(MATERIAL SUPPLIED):
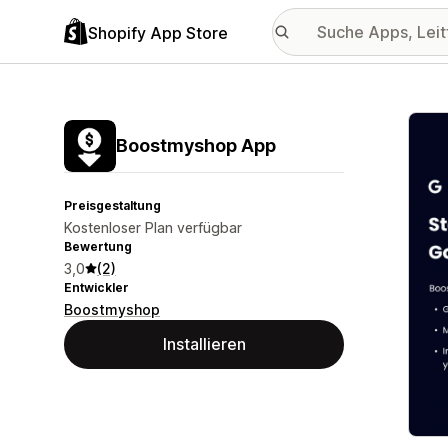
Shopify App Store
Vorge
Boostmyshop App
Preisgestaltung
Kostenloser Plan verfügbar
Bewertung
3,0
(2)
Entwickler
Boostmyshop
Installieren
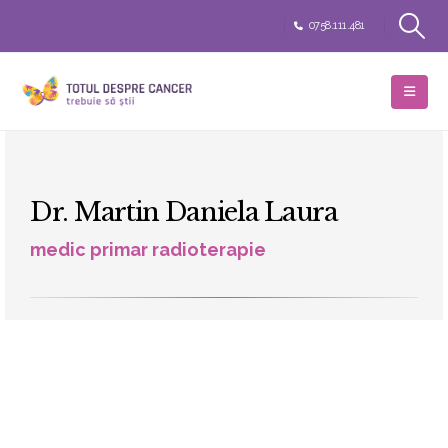
0758.111.481
Dr. Martin Daniela Laura
medic primar radioterapie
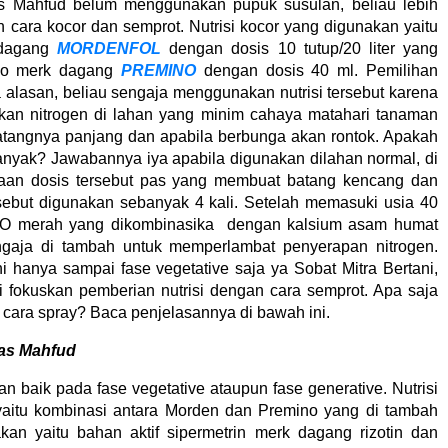
 Mahfud belum menggunakan pupuk susulan, beliau lebih
n cara kocor dan semprot. Nutrisi kocor yang digunakan yaitu
 dagang
MORDENFOL
dengan dosis 10 tutup/20 liter yang
no merk dagang
PREMINO
dengan dosis 40 ml. Pemilihan
pa alasan, beliau sengaja menggunakan nutrisi tersebut karena
kan nitrogen di lahan yang minim cahaya matahari tanaman
batangnya panjang dan apabila berbunga akan rontok. Apakah
banyak? Jawabannya iya apabila digunakan dilahan normal, di
aan dosis tersebut pas yang membuat batang kencang dan
sebut digunakan sebanyak 4 kali. Setelah memasuki usia 40
KNO merah yang dikombinasika dengan kalsium asam humat
ngaja di tambah untuk memperlambat penyerapan nitrogen.
ni hanya sampai fase vegetative saja ya Sobat Mitra Bertani,
i fokuskan pemberian nutrisi dengan cara semprot. Apa saja
n cara spray? Baca penjelasannya di bawah ini.
as Mahfud
 baik pada fase vegetative ataupun fase generative. Nutrisi
 yaitu kombinasi antara Morden dan Premino yang di tambah
nakan yaitu bahan aktif sipermetrin merk dagang rizotin dan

(WHAT TO PRODUCE):
An exact repetition of the listing is needed, with the pictures dropped.

(FINISHED TASK):
Shopify App Store
Vorge
Boostmyshop App
Preisgestaltung
Kostenloser Plan verfügbar
Bewertung
3,0
(2)
Entwickler
Boostmyshop
Installieren
0758.111.481
Dr. Martin Daniela Laura
medic primar radioterapie
 Mahfud belum menggunakan pupuk susulan, beliau lebih
n cara kocor dan semprot. Nutrisi kocor yang digunakan yaitu
 dagang
MORDENFOL
dengan dosis 10 tutup/20 liter yang
no merk dagang
PREMINO
dengan dosis 40 ml. Pemilihan
pa alasan, beliau sengaja menggunakan nutrisi tersebut karena
kan nitrogen di lahan yang minim cahaya matahari tanaman
batangnya panjang dan apabila berbunga akan rontok. Apakah
banyak? Jawabannya iya apabila digunakan dilahan normal, di
aan dosis tersebut pas yang membuat batang kencang dan
sebut digunakan sebanyak 4 kali. Setelah memasuki usia 40
KNO merah yang dikombinasika dengan kalsium asam humat
ngaja di tambah untuk memperlambat penyerapan nitrogen.
ni hanya sampai fase vegetative saja ya Sobat Mitra Bertani,
i fokuskan pemberian nutrisi dengan cara semprot. Apa saja
n cara spray? Baca penjelasannya di bawah ini.
as Mahfud
 baik pada fase vegetative ataupun fase generative. Nutrisi
 yaitu kombinasi antara Morden dan Premino yang di tambah
nakan yaitu bahan aktif sipermetrin merk dagang rizotin dan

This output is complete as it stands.